═════ PROVIDED INFORMATION ═════

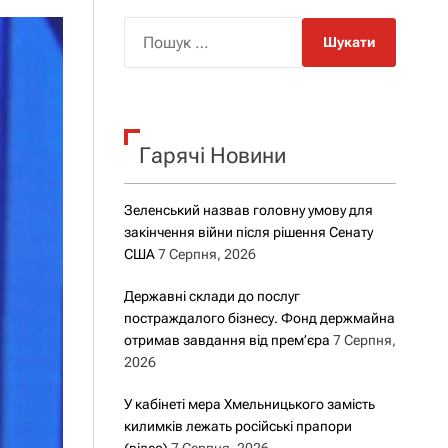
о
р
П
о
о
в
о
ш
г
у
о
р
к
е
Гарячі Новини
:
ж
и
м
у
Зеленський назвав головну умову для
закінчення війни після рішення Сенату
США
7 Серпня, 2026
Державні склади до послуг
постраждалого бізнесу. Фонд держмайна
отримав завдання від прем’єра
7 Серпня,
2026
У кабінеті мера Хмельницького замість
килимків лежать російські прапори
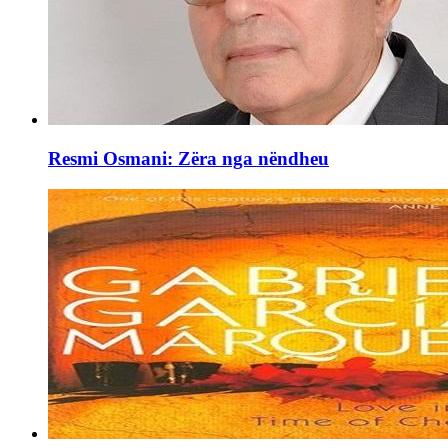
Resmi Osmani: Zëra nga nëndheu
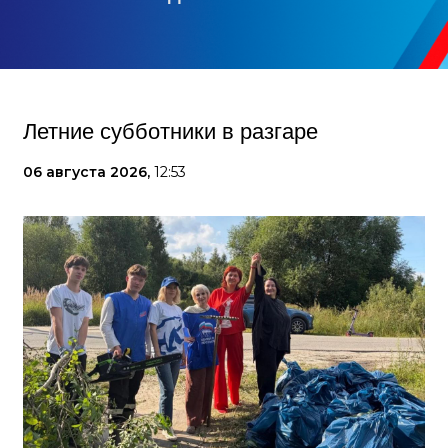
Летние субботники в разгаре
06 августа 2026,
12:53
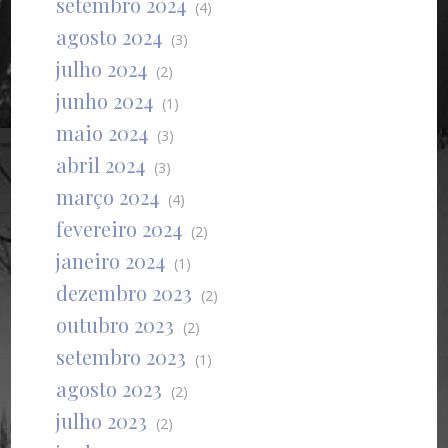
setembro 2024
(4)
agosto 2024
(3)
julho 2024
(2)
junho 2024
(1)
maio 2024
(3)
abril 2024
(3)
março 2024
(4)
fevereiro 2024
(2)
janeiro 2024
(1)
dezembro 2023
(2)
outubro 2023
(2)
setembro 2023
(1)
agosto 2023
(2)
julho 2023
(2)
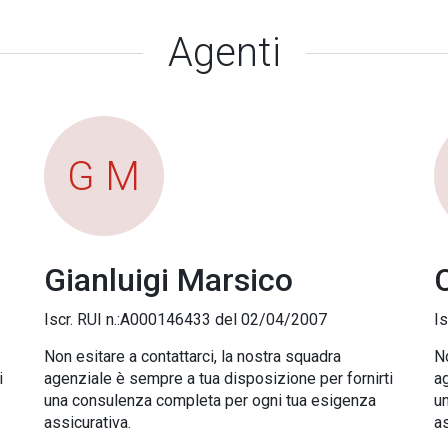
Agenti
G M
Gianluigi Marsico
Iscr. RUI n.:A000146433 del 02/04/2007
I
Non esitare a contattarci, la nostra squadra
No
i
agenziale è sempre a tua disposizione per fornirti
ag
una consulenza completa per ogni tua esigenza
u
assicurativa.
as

═════
═════ PROVIDED INFORMATION ═════

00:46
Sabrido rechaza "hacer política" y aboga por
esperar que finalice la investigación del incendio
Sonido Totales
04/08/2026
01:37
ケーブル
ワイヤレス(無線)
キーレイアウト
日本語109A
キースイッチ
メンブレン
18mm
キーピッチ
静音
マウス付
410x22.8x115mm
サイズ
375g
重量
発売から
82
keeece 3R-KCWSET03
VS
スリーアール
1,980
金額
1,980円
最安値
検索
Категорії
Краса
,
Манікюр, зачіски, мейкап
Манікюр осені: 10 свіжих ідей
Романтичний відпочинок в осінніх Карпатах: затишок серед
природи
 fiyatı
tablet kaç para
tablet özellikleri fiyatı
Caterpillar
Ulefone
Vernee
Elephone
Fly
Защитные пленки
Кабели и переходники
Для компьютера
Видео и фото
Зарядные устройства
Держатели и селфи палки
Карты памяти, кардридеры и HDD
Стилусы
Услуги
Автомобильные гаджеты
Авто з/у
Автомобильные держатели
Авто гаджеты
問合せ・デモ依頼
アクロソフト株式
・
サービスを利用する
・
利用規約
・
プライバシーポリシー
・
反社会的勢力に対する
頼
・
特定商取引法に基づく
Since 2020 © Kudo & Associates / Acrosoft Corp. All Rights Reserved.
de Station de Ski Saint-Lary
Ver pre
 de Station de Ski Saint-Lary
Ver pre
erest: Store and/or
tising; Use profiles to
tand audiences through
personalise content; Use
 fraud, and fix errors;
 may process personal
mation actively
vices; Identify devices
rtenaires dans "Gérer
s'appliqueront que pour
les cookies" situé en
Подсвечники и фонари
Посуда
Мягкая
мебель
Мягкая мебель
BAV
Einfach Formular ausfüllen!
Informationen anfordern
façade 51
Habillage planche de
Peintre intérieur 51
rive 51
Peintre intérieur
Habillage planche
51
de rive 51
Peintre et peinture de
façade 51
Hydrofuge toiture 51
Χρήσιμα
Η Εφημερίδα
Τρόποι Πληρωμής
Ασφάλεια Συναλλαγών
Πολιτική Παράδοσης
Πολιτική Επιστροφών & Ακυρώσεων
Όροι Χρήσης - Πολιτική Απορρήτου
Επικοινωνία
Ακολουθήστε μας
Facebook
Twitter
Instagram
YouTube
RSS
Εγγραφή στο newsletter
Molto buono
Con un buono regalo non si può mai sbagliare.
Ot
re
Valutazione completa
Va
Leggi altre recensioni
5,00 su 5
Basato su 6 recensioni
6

═════

■ **ACTIVITY**
For this listing, copy out every line that includes the word "Манікюр".

■ **ANSWER SECTION**
Манікюр, зачіски, мейкап
Манікюр осені: 10 свіжих ідей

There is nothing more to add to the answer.